At sunset, the wife went back to the forester’s cabin. He was standing by the door, arms crossed. The sack, full and tied off, stood at the exact place she had left it that morning. The wife grabbed it and left a small purse full of coins in its place. Without a word, she fled back home, careful not to lose any of the wriggling sack’s precious contents.
After her husband and the children went to sleep, the wife locked the bedroom she shared with her husband and tucked the key in her apron pocket. She then pattered up the stairs to get onto the flat roof and dug a hole in it right above her husband’s bed.
“Let’s show that fool what rains through the roof. Certainly not gold. I need someone to take care of me.”
Blinded by rage and hurt, she flipped the sack upside down in the hole and covered it quickly with a wooden board. She didn’t want any of its contents spreading onto the roof. When she had finished her deed, she snuck into her children’s room and closed her eyes.
At dawn, a rooster crowed and woke the wife up. She left her children’s room and wondered why she had heard no complaints from her husband during the night. Surely he had fought off the attack of the venomous animals, or was he too lazy to do even that? She stomped toward her bedroom and took out the key to open the lock. Slowly, she pushed open the door, making sure nothing came out of it before peeking her head through. Startled, she jerked the door wide open and marveled at the sight in front of her.
“My dear, you are here. Come, come join me and help me count.”
Her husband was sitting cross-legged in a tailor’s position on their bed. In front of him sprawled a sea of gold chains and coins.
“See? Didn’t I tell you if God wanted me to have money, he would pierce the roof and make it rain on me? Well, here it is.
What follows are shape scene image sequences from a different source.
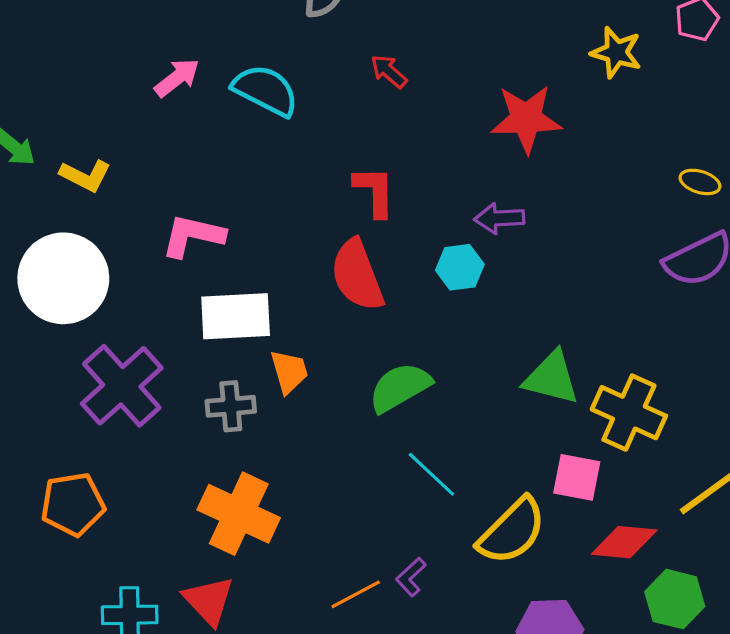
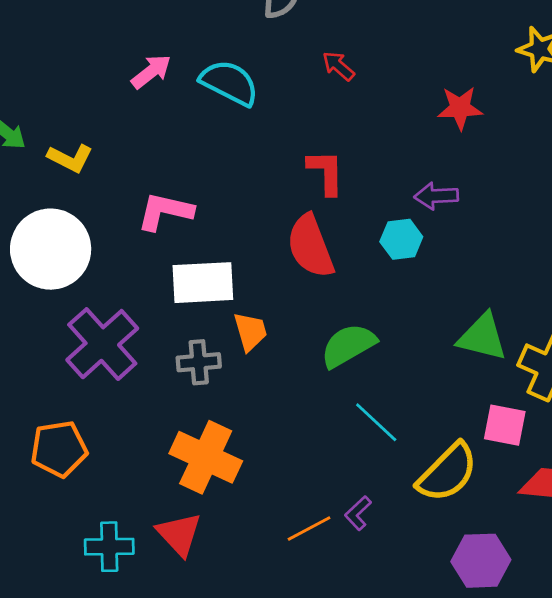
red star: (526, 119) -> (460, 108), size x0.7

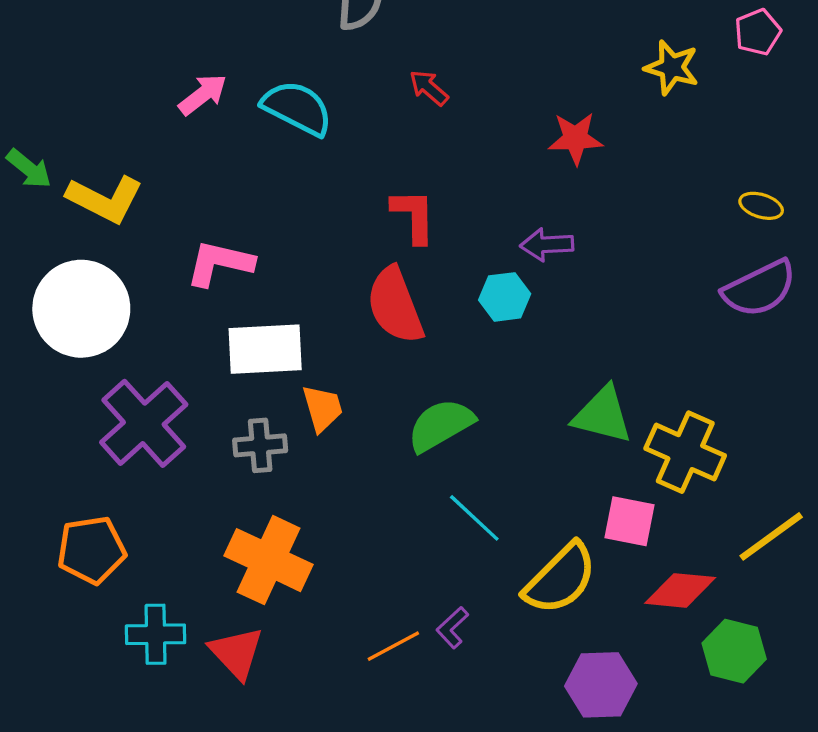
yellow L-shape: (70, 158) -> (105, 199), size x1.4
cyan cross: (109, 547) -> (156, 634), moved

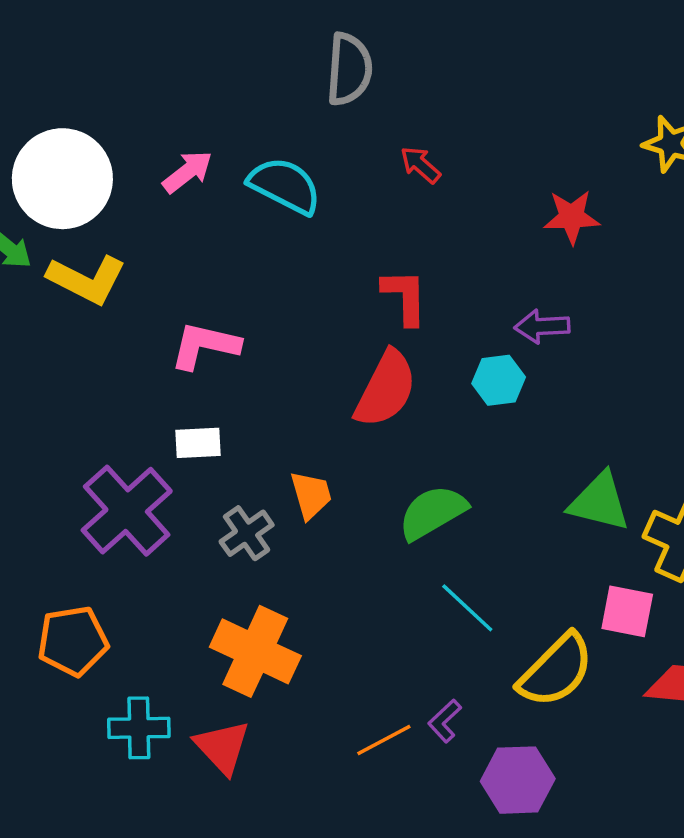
red semicircle: (395, 305) -> (386, 389), turned -132
white circle: (81, 309) -> (62, 179), moved
white rectangle: (265, 349) -> (198, 443), moved, size x0.6
gray cross: (260, 445) -> (247, 533), turned -30
purple hexagon: (601, 685) -> (518, 780), moved

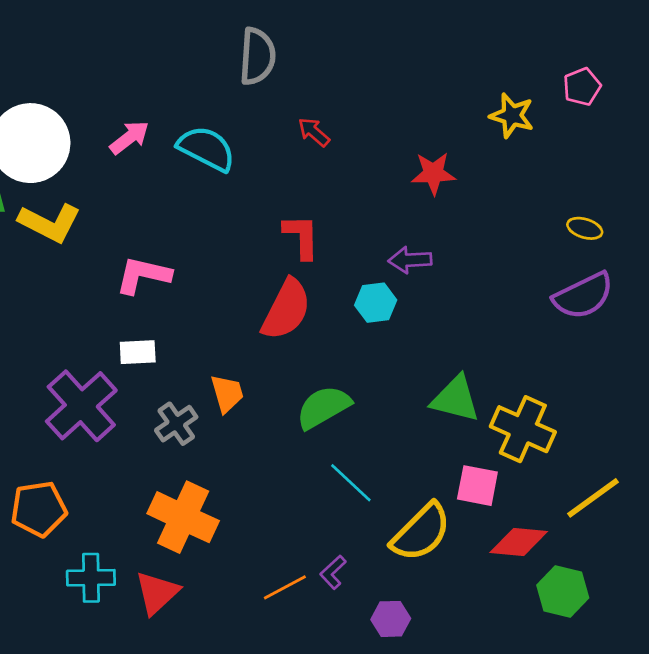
red triangle: (222, 747) -> (157, 593), turned 30
purple hexagon: (518, 780) -> (391, 619), size x0.7

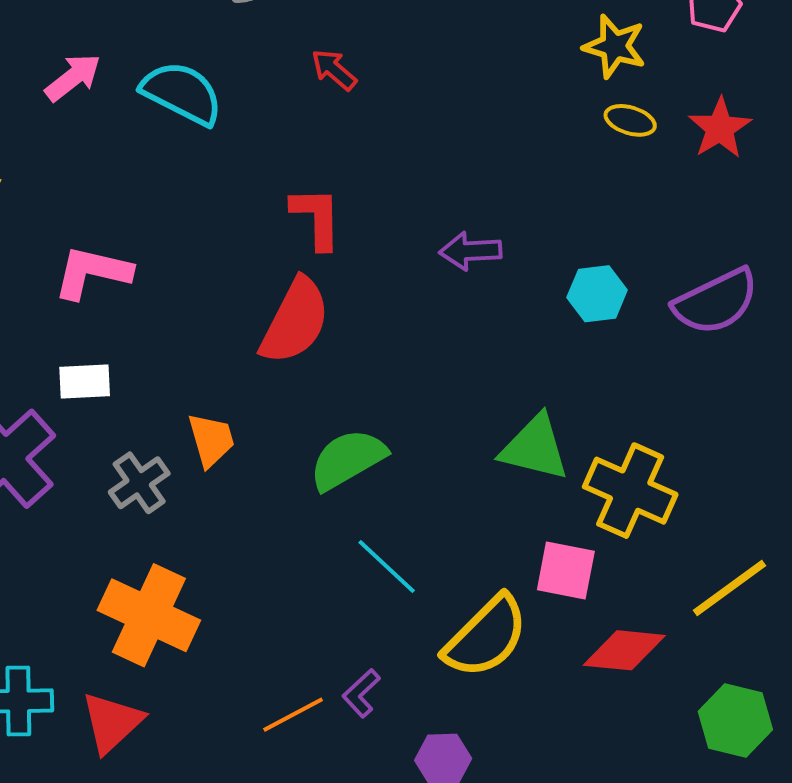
red star: (433, 173) -> (720, 128), moved, turned -30
yellow ellipse: (585, 228) -> (630, 120), moved
cyan hexagon: (376, 303) -> (597, 294), moved
green hexagon: (563, 591) -> (735, 720), moved

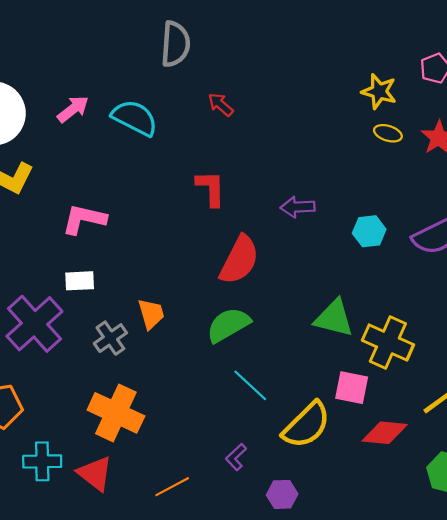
red semicircle: (295, 321) -> (239, 260), moved
orange line: (293, 715) -> (172, 487), moved
red triangle: (112, 722) -> (95, 474), turned -39

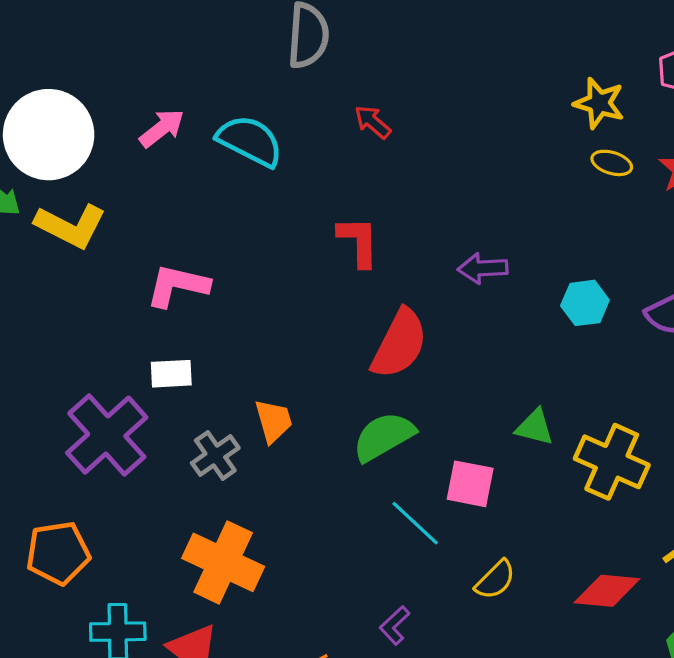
green triangle: (334, 318) -> (535, 427), size x0.7
pink square: (352, 388) -> (470, 484), moved
yellow semicircle: (306, 425) -> (495, 580), size x0.6

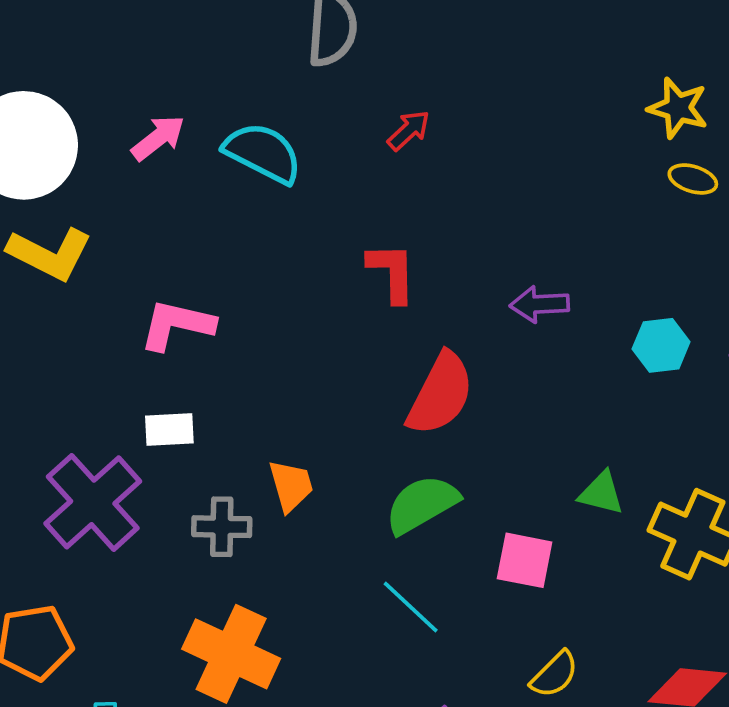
red arrow: (373, 122) -> (409, 130), turned 96
gray cross: (215, 455) -> (222, 527), turned 36
cyan line: (415, 523) -> (411, 607), moved

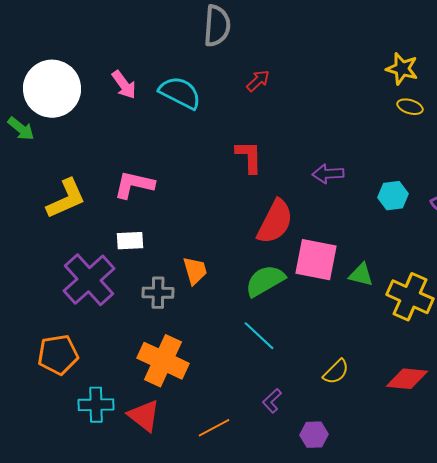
pink arrow: (158, 138) -> (124, 85), turned 92
yellow L-shape: (50, 254) -> (66, 199), moved, turned -51
pink square: (525, 560) -> (316, 260), moved, size x1.4

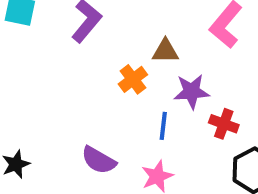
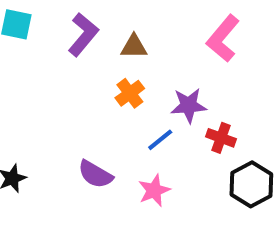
brown triangle: (165, 51) -> (134, 47), moved
blue line: (163, 126) -> (160, 140), turned 44

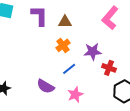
purple L-shape: (83, 34) -> (39, 16), turned -40
blue line: (160, 140) -> (69, 69), moved

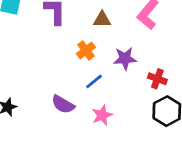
brown triangle: (65, 22) -> (102, 19), moved
red cross: (109, 68) -> (157, 79), moved

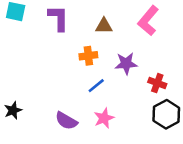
orange cross: (86, 50) -> (88, 56), turned 30
purple semicircle: (63, 104) -> (66, 121), moved

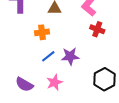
purple star: (126, 64) -> (70, 56), moved
red cross: (157, 83) -> (97, 29), moved

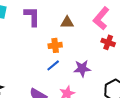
blue line: (48, 56) -> (53, 65), moved

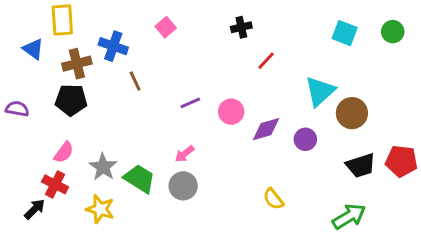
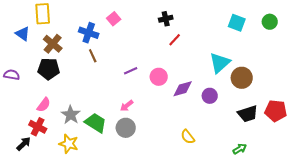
blue cross: (113, 46) -> (89, 33), moved
red line: (266, 61) -> (175, 40), moved
brown cross: (77, 64) -> (53, 44), turned -36
green arrow: (349, 216) -> (240, 149), size x0.6

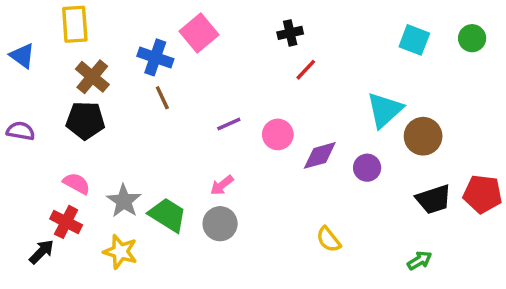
pink square: (114, 19) -> (199, 33), size x1.5
blue triangle: (23, 34) -> (22, 56), moved
pink semicircle: (44, 105) -> (77, 183), turned -98

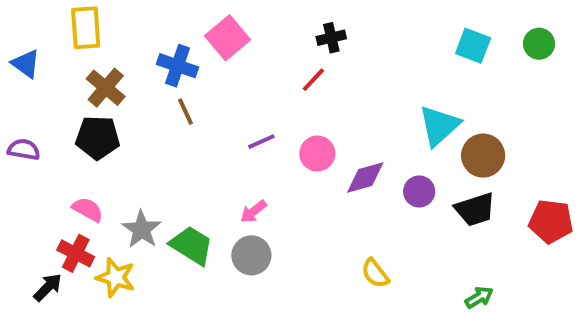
red line: (306, 70) -> (313, 80), moved
black trapezoid: (434, 199) -> (475, 209), moved
yellow star: (120, 252) -> (116, 277), moved

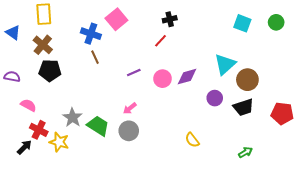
brown cross: (106, 88) -> (43, 45), moved
purple diamond: (365, 178) -> (187, 77), moved
pink semicircle: (88, 209) -> (28, 105), moved

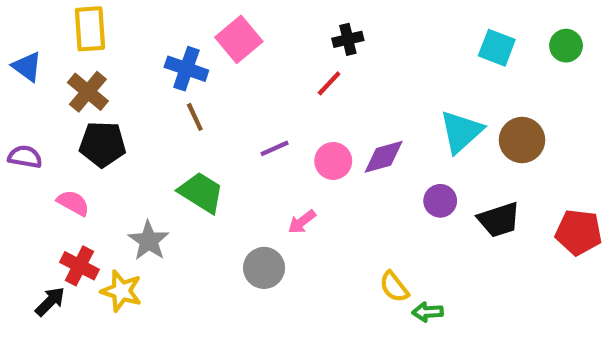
brown circle: (247, 80) -> (522, 140), moved
pink semicircle: (28, 105) -> (73, 203), moved
pink arrow: (130, 108) -> (302, 222), moved
green trapezoid: (98, 126) -> (201, 192), moved
green arrow: (245, 152) -> (428, 312), moved, turned -152

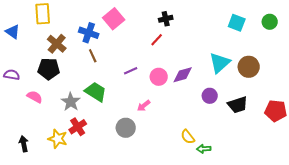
brown cross: (88, 92) -> (57, 44), moved
gray star: (149, 241) -> (71, 102), moved
red cross: (79, 266) -> (78, 127), moved, turned 30
black arrow: (50, 301) -> (24, 144), turned -56

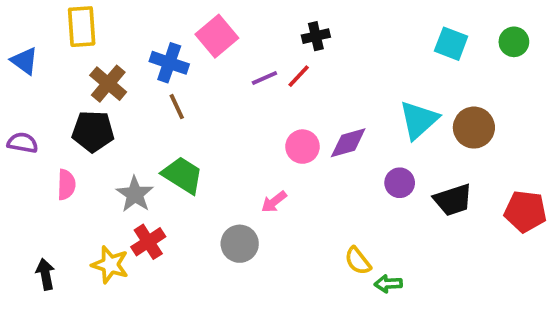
purple line: (131, 71) -> (264, 78), moved
pink semicircle: (35, 97) -> (66, 185), turned 63

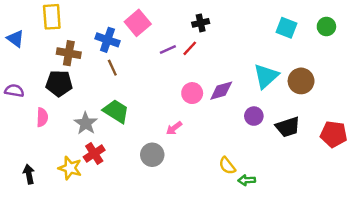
brown cross: (108, 84) -> (69, 53), turned -30

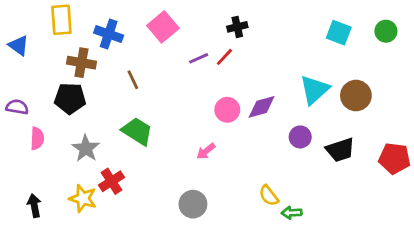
blue cross: (107, 40) -> (109, 34), moved
pink semicircle: (42, 117) -> (37, 138), moved
gray star: (86, 123) -> (86, 148), moved
gray circle: (152, 155) -> (193, 204), moved

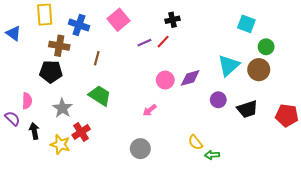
green circle: (386, 31) -> (266, 47), moved
brown line: (133, 80) -> (97, 58), turned 40
purple semicircle: (17, 107) -> (12, 118), moved, turned 35
black arrow: (34, 206) -> (34, 131), moved

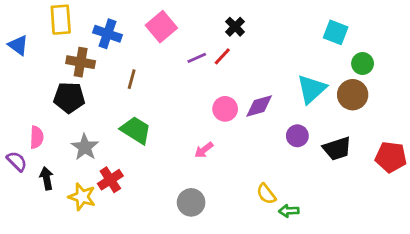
black cross: (173, 20) -> (235, 27), turned -32

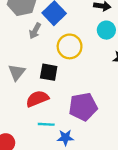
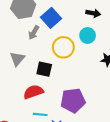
cyan circle: (106, 30) -> (88, 35), moved
gray triangle: (17, 72) -> (17, 59), moved

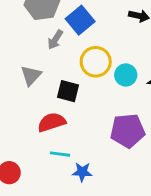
cyan circle: (88, 35) -> (126, 75), moved
purple pentagon: (73, 100) -> (128, 131), moved

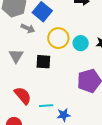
gray arrow: (55, 40) -> (28, 28), turned -88
red semicircle: (52, 122) -> (23, 96), moved, turned 78

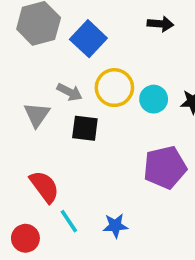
gray arrow: (28, 28) -> (69, 92), moved
cyan line: (46, 106) -> (69, 221), moved, turned 56

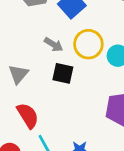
gray triangle: (37, 115) -> (18, 74), moved

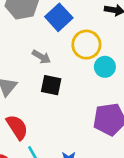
yellow circle: (88, 44) -> (86, 45), moved

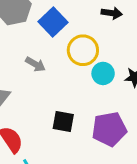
black square: (51, 85) -> (63, 121), moved

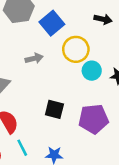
gray arrow: (35, 64) -> (34, 58), turned -48

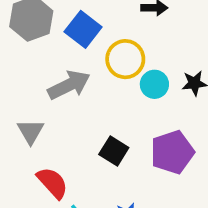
gray arrow: (34, 58) -> (69, 85), size x1.6
black square: (54, 109) -> (114, 151), turned 30

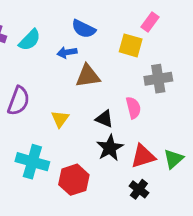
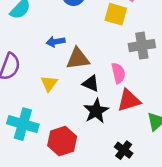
blue arrow: (67, 52) -> (56, 42), moved
brown triangle: (88, 76) -> (78, 59), moved
red triangle: (143, 156) -> (129, 100), moved

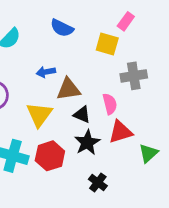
yellow triangle: (49, 83) -> (39, 115), size x1.5
red hexagon: (62, 141) -> (50, 156), moved
black cross: (124, 150) -> (98, 182), moved

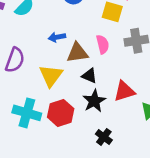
pink semicircle: (110, 104) -> (103, 44), moved

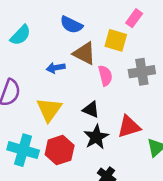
brown triangle: (77, 53) -> (84, 53), moved, turned 35

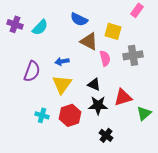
pink rectangle: (134, 18) -> (137, 10), moved
blue arrow: (56, 68) -> (62, 61), moved
black star: (96, 137) -> (98, 105), turned 30
cyan cross: (23, 150) -> (42, 115), size x0.6

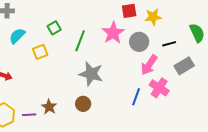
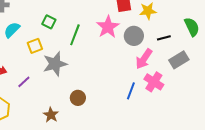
green square: (54, 28) -> (49, 22), turned -32
gray star: (91, 74) -> (55, 64), moved, turned -30
brown star: (49, 107) -> (51, 115), moved
purple line: (29, 115) -> (24, 82), moved, turned -40

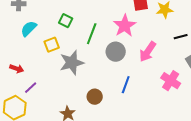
gray circle: (134, 36) -> (116, 52), moved
pink arrow: (144, 59) -> (148, 52), moved
purple line: (24, 82) -> (31, 88), moved
blue line: (131, 91) -> (126, 85), moved

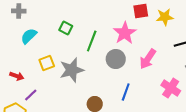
yellow square: (52, 45) -> (47, 63), moved

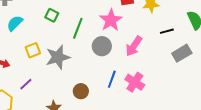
pink cross: (171, 88) -> (135, 82), moved
purple line: (31, 95) -> (26, 84), moved

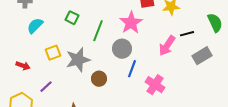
pink arrow: (134, 46) -> (167, 46), moved
blue line: (112, 79) -> (132, 69), moved
brown circle: (81, 91) -> (99, 79), moved

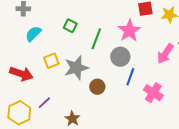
red arrow: (23, 66) -> (21, 74), size x1.6
purple line: (46, 87) -> (44, 103), moved

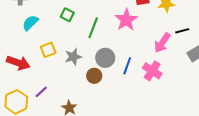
gray circle: (120, 57) -> (105, 58), moved
gray star: (76, 68) -> (73, 57), size x0.7
pink cross: (153, 93) -> (152, 71), moved

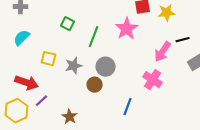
cyan semicircle: (30, 23) -> (22, 38), moved
yellow square: (48, 50) -> (49, 59), turned 35
red arrow: (18, 63) -> (27, 83), moved
blue line: (127, 66) -> (128, 107), moved

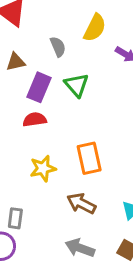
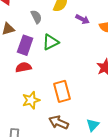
green triangle: (77, 85) -> (51, 42), turned 48

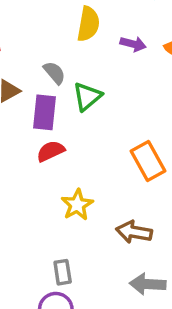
gray semicircle: (36, 17) -> (54, 73), moved
orange rectangle: (62, 91) -> (148, 161), moved

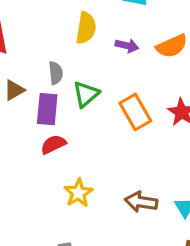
gray semicircle: (54, 73) -> (56, 73), turned 35
orange rectangle: (148, 161) -> (135, 112), moved
brown arrow: (134, 232) -> (141, 202), moved

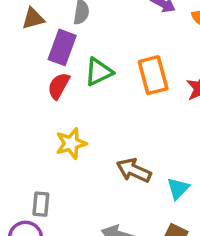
green triangle: (86, 94) -> (99, 72), moved
red semicircle: (53, 144) -> (59, 86), turned -50

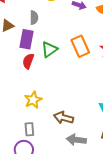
yellow star: (71, 143) -> (33, 100), moved
brown arrow: (134, 170) -> (64, 118), moved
All your wishes will be granted.”
Amazed, the wife fell to her knees and started praying and begging for God’s forgiveness. All the animals had transformed into gold and precious gemstones.
Suddenly, the air started humming around her, and a soft voice sounded in her ears. “You’ve worked hard and stuck on the right path your entire life. For that We have absolved your sin, but only this once. Atone and remember there is no relapse in repentance.”
The grace of God saved her innocent husband and granted him his wish, proving his faith in the Almighty was well placed. She swore to do the same. Delighted, the husband pulled his wife up and hugged her. From then on, with their God-sent treasure, the wife, the husband, and their children lived happily ever after.